Required action
Print the entries below word for word; the pictures stay out of your copy.

[Stored data entries]
****

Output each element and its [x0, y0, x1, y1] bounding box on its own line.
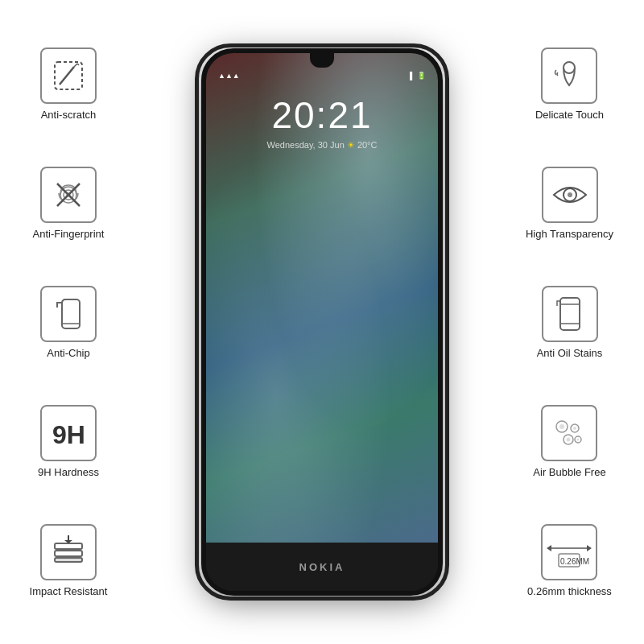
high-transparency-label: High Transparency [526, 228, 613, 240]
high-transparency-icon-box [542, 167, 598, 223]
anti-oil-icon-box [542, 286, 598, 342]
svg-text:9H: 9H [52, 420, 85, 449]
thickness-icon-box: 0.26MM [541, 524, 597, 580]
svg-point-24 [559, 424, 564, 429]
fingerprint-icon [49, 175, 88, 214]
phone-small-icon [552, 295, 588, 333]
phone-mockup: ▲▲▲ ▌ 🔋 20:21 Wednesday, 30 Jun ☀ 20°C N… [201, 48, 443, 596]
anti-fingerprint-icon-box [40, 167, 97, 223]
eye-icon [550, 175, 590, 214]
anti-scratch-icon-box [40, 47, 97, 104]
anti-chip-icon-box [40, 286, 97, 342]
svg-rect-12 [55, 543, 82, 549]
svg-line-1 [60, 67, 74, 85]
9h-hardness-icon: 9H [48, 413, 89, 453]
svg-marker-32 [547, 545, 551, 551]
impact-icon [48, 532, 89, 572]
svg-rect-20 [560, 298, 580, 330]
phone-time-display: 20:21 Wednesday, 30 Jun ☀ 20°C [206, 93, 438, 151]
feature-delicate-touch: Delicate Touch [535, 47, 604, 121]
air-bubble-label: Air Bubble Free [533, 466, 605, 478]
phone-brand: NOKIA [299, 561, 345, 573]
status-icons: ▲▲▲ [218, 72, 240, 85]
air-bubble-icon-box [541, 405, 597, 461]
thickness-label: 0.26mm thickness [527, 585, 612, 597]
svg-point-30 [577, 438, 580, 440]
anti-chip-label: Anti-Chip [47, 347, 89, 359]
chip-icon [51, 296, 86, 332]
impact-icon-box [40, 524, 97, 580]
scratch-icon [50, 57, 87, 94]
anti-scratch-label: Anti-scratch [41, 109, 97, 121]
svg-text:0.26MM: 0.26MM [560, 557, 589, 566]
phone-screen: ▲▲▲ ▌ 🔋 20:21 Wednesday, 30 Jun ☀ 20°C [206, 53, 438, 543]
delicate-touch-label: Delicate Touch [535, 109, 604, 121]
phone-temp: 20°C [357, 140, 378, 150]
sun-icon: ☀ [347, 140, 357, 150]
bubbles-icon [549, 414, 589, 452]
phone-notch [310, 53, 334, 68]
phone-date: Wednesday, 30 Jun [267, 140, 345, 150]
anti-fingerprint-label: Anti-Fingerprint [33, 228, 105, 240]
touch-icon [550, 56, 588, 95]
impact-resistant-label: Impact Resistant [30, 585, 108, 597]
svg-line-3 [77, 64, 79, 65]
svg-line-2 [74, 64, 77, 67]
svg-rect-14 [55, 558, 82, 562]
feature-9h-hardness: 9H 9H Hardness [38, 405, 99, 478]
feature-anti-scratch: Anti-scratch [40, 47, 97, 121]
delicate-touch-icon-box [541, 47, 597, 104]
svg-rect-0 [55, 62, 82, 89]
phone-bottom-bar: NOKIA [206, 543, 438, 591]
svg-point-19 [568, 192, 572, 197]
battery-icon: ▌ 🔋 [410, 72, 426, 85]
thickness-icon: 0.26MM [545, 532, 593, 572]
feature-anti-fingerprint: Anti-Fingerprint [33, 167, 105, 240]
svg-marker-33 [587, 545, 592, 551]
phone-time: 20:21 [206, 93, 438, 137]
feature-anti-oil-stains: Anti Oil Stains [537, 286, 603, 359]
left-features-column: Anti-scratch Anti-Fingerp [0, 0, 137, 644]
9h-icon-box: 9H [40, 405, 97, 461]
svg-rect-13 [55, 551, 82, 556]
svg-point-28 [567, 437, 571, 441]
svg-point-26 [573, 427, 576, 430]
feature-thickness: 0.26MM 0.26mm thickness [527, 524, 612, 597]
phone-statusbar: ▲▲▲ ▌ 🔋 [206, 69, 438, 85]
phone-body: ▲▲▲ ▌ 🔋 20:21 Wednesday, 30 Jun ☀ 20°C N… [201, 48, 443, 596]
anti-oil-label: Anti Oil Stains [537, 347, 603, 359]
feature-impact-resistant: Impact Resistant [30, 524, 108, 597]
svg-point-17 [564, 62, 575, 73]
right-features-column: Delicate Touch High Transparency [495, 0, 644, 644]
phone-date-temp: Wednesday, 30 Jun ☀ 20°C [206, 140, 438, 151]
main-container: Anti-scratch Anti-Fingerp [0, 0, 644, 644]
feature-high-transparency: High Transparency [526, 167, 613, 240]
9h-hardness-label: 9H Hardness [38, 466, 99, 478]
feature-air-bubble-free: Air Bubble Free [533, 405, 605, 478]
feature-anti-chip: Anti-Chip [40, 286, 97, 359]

****

Finished task
Output each element and its [x0, y0, x1, y1] bounding box on its own line.
high-transparency-label: High Transparency [526, 228, 613, 240]
high-transparency-icon-box [542, 167, 598, 223]
anti-oil-icon-box [542, 286, 598, 342]
svg-text:9H: 9H [52, 420, 85, 449]
thickness-icon-box: 0.26MM [541, 524, 597, 580]
svg-point-24 [559, 424, 564, 429]
fingerprint-icon [49, 175, 88, 214]
phone-small-icon [552, 295, 588, 333]
phone-mockup: ▲▲▲ ▌ 🔋 20:21 Wednesday, 30 Jun ☀ 20°C N… [201, 48, 443, 596]
anti-fingerprint-icon-box [40, 167, 97, 223]
eye-icon [550, 175, 590, 214]
anti-scratch-icon-box [40, 47, 97, 104]
anti-chip-icon-box [40, 286, 97, 342]
svg-rect-12 [55, 543, 82, 549]
svg-line-1 [60, 67, 74, 85]
9h-hardness-icon: 9H [48, 413, 89, 453]
svg-marker-32 [547, 545, 551, 551]
impact-icon [48, 532, 89, 572]
svg-rect-20 [560, 298, 580, 330]
phone-time-display: 20:21 Wednesday, 30 Jun ☀ 20°C [206, 93, 438, 151]
feature-delicate-touch: Delicate Touch [535, 47, 604, 121]
air-bubble-label: Air Bubble Free [533, 466, 605, 478]
phone-brand: NOKIA [299, 561, 345, 573]
status-icons: ▲▲▲ [218, 72, 240, 85]
air-bubble-icon-box [541, 405, 597, 461]
thickness-label: 0.26mm thickness [527, 585, 612, 597]
svg-point-30 [577, 438, 580, 440]
anti-chip-label: Anti-Chip [47, 347, 89, 359]
chip-icon [51, 296, 86, 332]
impact-icon-box [40, 524, 97, 580]
scratch-icon [50, 57, 87, 94]
anti-scratch-label: Anti-scratch [41, 109, 97, 121]
svg-text:0.26MM: 0.26MM [560, 557, 589, 566]
phone-screen: ▲▲▲ ▌ 🔋 20:21 Wednesday, 30 Jun ☀ 20°C [206, 53, 438, 543]
delicate-touch-label: Delicate Touch [535, 109, 604, 121]
phone-temp: 20°C [357, 140, 378, 150]
sun-icon: ☀ [347, 140, 357, 150]
bubbles-icon [549, 414, 589, 452]
phone-notch [310, 53, 334, 68]
phone-date: Wednesday, 30 Jun [267, 140, 345, 150]
anti-fingerprint-label: Anti-Fingerprint [33, 228, 105, 240]
touch-icon [550, 56, 588, 95]
impact-resistant-label: Impact Resistant [30, 585, 108, 597]
svg-line-3 [77, 64, 79, 65]
svg-line-2 [74, 64, 77, 67]
svg-rect-14 [55, 558, 82, 562]
feature-9h-hardness: 9H 9H Hardness [38, 405, 99, 478]
feature-anti-scratch: Anti-scratch [40, 47, 97, 121]
delicate-touch-icon-box [541, 47, 597, 104]
svg-rect-0 [55, 62, 82, 89]
phone-bottom-bar: NOKIA [206, 543, 438, 591]
svg-point-19 [568, 192, 572, 197]
battery-icon: ▌ 🔋 [410, 72, 426, 85]
thickness-icon: 0.26MM [545, 532, 593, 572]
feature-anti-fingerprint: Anti-Fingerprint [33, 167, 105, 240]
svg-marker-33 [587, 545, 592, 551]
phone-time: 20:21 [206, 93, 438, 137]
feature-anti-oil-stains: Anti Oil Stains [537, 286, 603, 359]
left-features-column: Anti-scratch Anti-Fingerp [0, 0, 137, 644]
9h-icon-box: 9H [40, 405, 97, 461]
svg-rect-13 [55, 551, 82, 556]
svg-point-28 [567, 437, 571, 441]
svg-point-26 [573, 427, 576, 430]
feature-thickness: 0.26MM 0.26mm thickness [527, 524, 612, 597]
phone-statusbar: ▲▲▲ ▌ 🔋 [206, 69, 438, 85]
phone-body: ▲▲▲ ▌ 🔋 20:21 Wednesday, 30 Jun ☀ 20°C N… [201, 48, 443, 596]
anti-oil-label: Anti Oil Stains [537, 347, 603, 359]
feature-impact-resistant: Impact Resistant [30, 524, 108, 597]
svg-point-17 [564, 62, 575, 73]
right-features-column: Delicate Touch High Transparency [495, 0, 644, 644]
phone-date-temp: Wednesday, 30 Jun ☀ 20°C [206, 140, 438, 151]
main-container: Anti-scratch Anti-Fingerp [0, 0, 644, 644]
feature-high-transparency: High Transparency [526, 167, 613, 240]
9h-hardness-label: 9H Hardness [38, 466, 99, 478]
feature-air-bubble-free: Air Bubble Free [533, 405, 605, 478]
feature-anti-chip: Anti-Chip [40, 286, 97, 359]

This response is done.